Task instructions. Without the pictures, return each record as it appears.

Records provided.
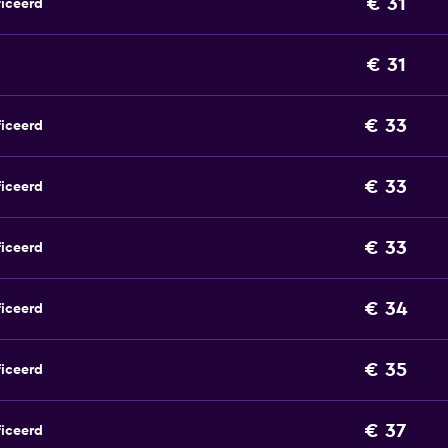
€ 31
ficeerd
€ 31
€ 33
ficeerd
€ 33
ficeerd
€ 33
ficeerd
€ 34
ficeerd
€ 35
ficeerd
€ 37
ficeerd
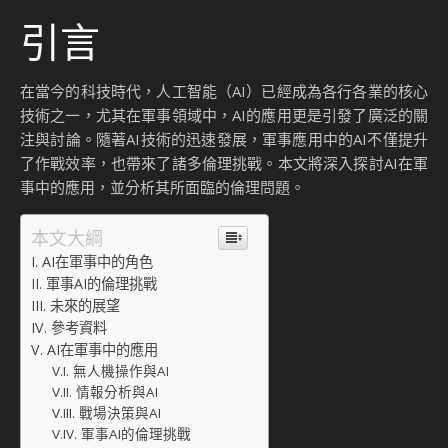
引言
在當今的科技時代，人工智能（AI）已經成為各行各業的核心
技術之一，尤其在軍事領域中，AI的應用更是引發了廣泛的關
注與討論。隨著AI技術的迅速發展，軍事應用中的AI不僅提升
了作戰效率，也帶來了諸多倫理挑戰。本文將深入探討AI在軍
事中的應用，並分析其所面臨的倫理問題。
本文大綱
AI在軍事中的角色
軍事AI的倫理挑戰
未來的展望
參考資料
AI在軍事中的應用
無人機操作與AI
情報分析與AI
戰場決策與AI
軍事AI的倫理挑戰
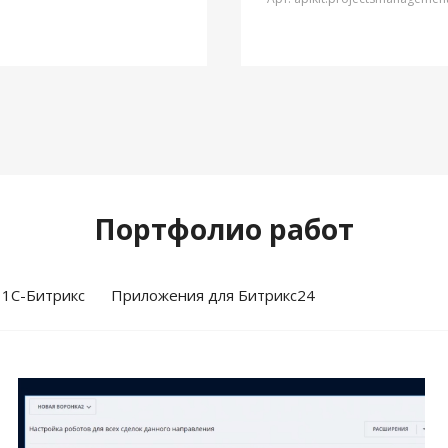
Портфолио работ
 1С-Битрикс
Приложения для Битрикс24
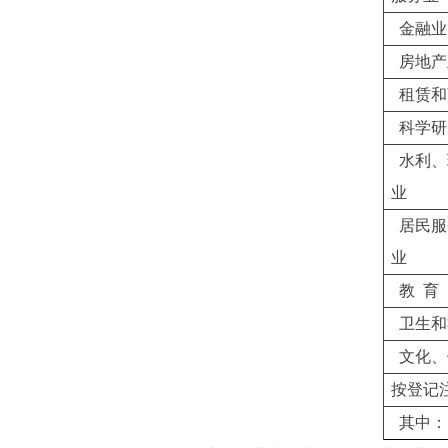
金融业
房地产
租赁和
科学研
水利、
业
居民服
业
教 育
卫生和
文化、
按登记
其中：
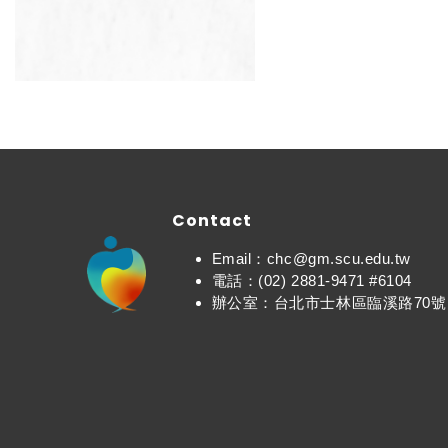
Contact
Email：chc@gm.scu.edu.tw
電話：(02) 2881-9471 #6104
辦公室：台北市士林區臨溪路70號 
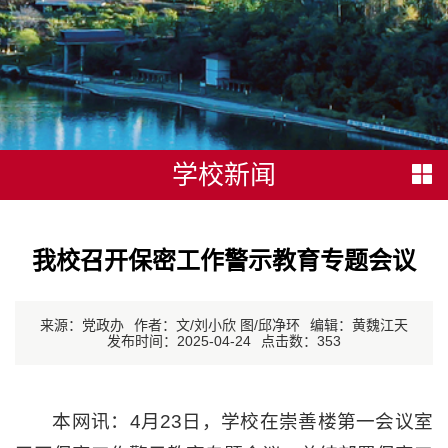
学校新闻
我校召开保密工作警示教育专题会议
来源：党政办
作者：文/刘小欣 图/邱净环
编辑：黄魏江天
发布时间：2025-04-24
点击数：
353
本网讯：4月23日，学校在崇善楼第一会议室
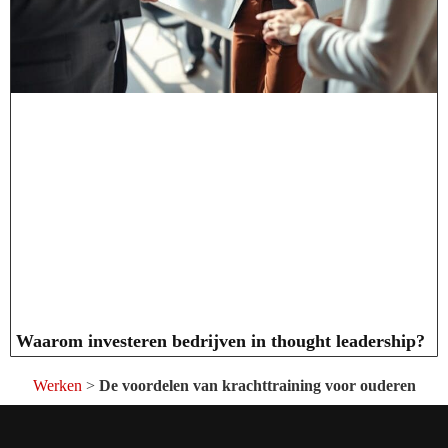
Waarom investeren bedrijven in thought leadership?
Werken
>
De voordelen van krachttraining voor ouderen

Problem solution.
€ 31
ficeerd
€ 31
€ 33
ficeerd
€ 33
ficeerd
€ 33
ficeerd
€ 34
ficeerd
€ 35
ficeerd
€ 37
ficeerd
引言
在當今的科技時代，人工智能（AI）已經成為各行各業的核心
技術之一，尤其在軍事領域中，AI的應用更是引發了廣泛的關
注與討論。隨著AI技術的迅速發展，軍事應用中的AI不僅提升
了作戰效率，也帶來了諸多倫理挑戰。本文將深入探討AI在軍
事中的應用，並分析其所面臨的倫理問題。
本文大綱
AI在軍事中的角色
軍事AI的倫理挑戰
未來的展望
參考資料
AI在軍事中的應用
無人機操作與AI
情報分析與AI
戰場決策與AI
軍事AI的倫理挑戰
Портфолио работ
 1С-Битрикс
Приложения для Битрикс24
金融业
房地产
租赁和
科学研
水利、
业
居民服
业
教 育
卫生和
文化、
按登记
其中：
Contact
Email：chc@gm.scu.edu.tw
電話：(02) 2881-9471 #6104
辦公室：台北市士林區臨溪路70號 
学校新闻
我校召开保密工作警示教育专题会议
来源：党政办
作者：文/刘小欣 图/邱净环
编辑：黄魏江天
发布时间：2025-04-24
点击数：
353
本网讯：4月23日，学校在崇善楼第一会议室
Waarom investeren bedrijven in thought leadership?
Werken
>
De voordelen van krachttraining voor ouderen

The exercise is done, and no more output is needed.